Page images and extracted text:
+-------+
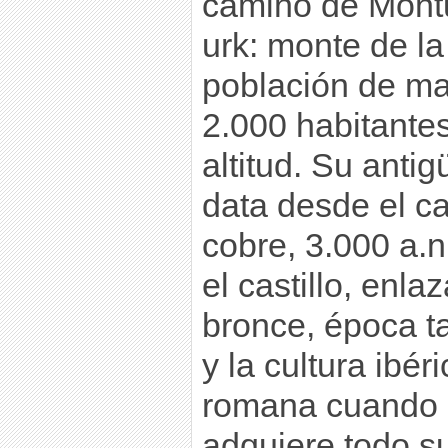
camino de Mont
urk: monte de la
población de m
2.000 habitante
altitud. Su anti
data desde el ca
cobre, 3.000 a.n
el castillo, enla
bronce, época ta
y la cultura ibé
romana cuando 
adquiere todo su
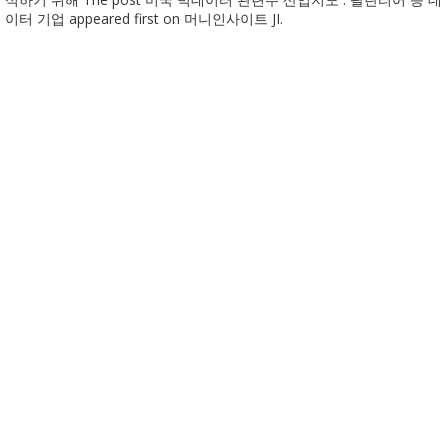
이터 기업 appeared first on 머니인사이트 JI.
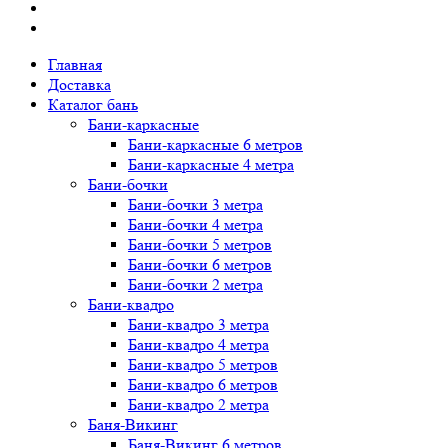
Главная
Доставка
Каталог бань
Бани-каркасные
Бани-каркасные 6 метров
Бани-каркасные 4 метра
Бани-бочки
Бани-бочки 3 метра
Бани-бочки 4 метра
Бани-бочки 5 метров
Бани-бочки 6 метров
Бани-бочки 2 метра
Бани-квадро
Бани-квадро 3 метра
Бани-квадро 4 метра
Бани-квадро 5 метров
Бани-квадро 6 метров
Бани-квадро 2 метра
Баня-Викинг
Баня-Викинг 6 метров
+-------+
Retype all entries above verbatim; no pictures belong in the copy.

camino de Mont
urk: monte de la
población de m
2.000 habitante
altitud. Su anti
data desde el ca
cobre, 3.000 a.n
el castillo, enla
bronce, época ta
y la cultura ibé
romana cuando 
adquiere todo su
이터 기업 appeared first on 머니인사이트 JI.
Главная
Доставка
Каталог бань
Бани-каркасные
Бани-каркасные 6 метров
Бани-каркасные 4 метра
Бани-бочки
Бани-бочки 3 метра
Бани-бочки 4 метра
Бани-бочки 5 метров
Бани-бочки 6 метров
Бани-бочки 2 метра
Бани-квадро
Бани-квадро 3 метра
Бани-квадро 4 метра
Бани-квадро 5 метров
Бани-квадро 6 метров
Бани-квадро 2 метра
Баня-Викинг
Баня-Викинг 6 метров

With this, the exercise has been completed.